Никогда еще в его голосе ей не слышалось столько страстного волнения, и снова глаза ее оказались прикованными к нему, и в душе ее пробуждалось странное волнующее чувство, которому она сама не могла дать определения. Она знала только, что ей хотелось услышать его признание, ее охватило необъяснимое радостное возбуждение и любопытство.
— Вы позволите? — осведомился он ласковым тоном.
— Если я опоздал, мисс Ракли, прошу меня извинить! — раздался от двери резкий, неприятный голос.
Леона, вздрогнув, обернулась и увидела входившего в комнату Николаса Уэстона.
— Нет, вы не опоздали, мистер Уэстон, — произнесла она с усилием, едва собравшись с мыслями и вспомнив, кто перед нею и что ему было здесь нужно.
У нее возникло ощущение, словно она была внезапно и грубо разбужена ото сна — сна, окутанного налетом волшебства, который сейчас, когда она очнулась, не имел ничего общего с реальной действительностью, и все же, как ни странно, ощущение это сохранялось.

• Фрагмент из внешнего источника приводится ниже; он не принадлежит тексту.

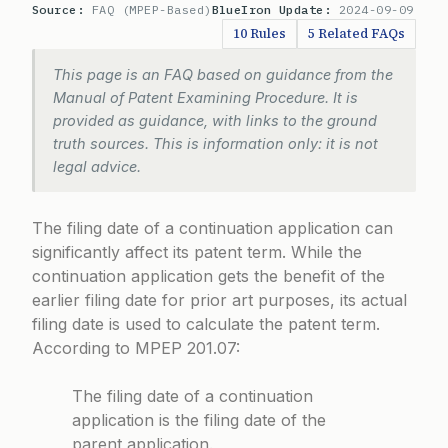
Source:
FAQ (MPEP-Based)
BlueIron Update:
2024-09-09
10 Rules
5 Related FAQs
This page is an FAQ based on guidance from the
Manual of Patent Examining Procedure. It is
provided as guidance, with links to the ground
truth sources. This is information only: it is not
legal advice.
The filing date of a continuation application can
significantly affect its patent term. While the
continuation application gets the benefit of the
earlier filing date for prior art purposes, its actual
filing date is used to calculate the patent term.
According to
MPEP 201.07
:
The filing date of a continuation
application is the filing date of the
parent application.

— Мне кажется, милорд, я простудился, — сообщил почти с порога Николас Уэстон, обращаясь к лорду Чарду. — Нам никогда еще не случалось оставаться так долго под дождем.
— Вы слишком изнежили себя, Николас, вот в чем ваша беда, — заметил лорд Чард.
Хьюго появился несколькими минутами позже, рассыпаясь в извинениях. Как только они собрались, Брэмуэлл объявил, что обед подан, и все общество проследовало в столовую.
Леона беспокоилась, придется ли угощение по вкусу гостям, и на этот раз ее опасения не были напрасными.
Слуги могли сделать усилие в виде исключения, но им стоило слишком большого труда повторить свой вчерашний триумф. Леоне пришлось извиняться за то, что рыба оказалась плохо подогретой, а жаркое из цесарок слегка пригорело.
— Боюсь, милорд, — говорила она, — что наша прислуга стареет. Один раз они ухитрились подать на стол превосходный обед, но на большее их не хватило. Если бы Хьюго и я этим вечером были в замке одни, нам пришлось бы довольствоваться холодной бараниной, пока миссис Берне не соизволила бы подняться на ноги.
Она старалась обратить дело в шутку, полагая, что гораздо лучше быть искренней, чем делать вид, что пища была приготовлена так, как следовало.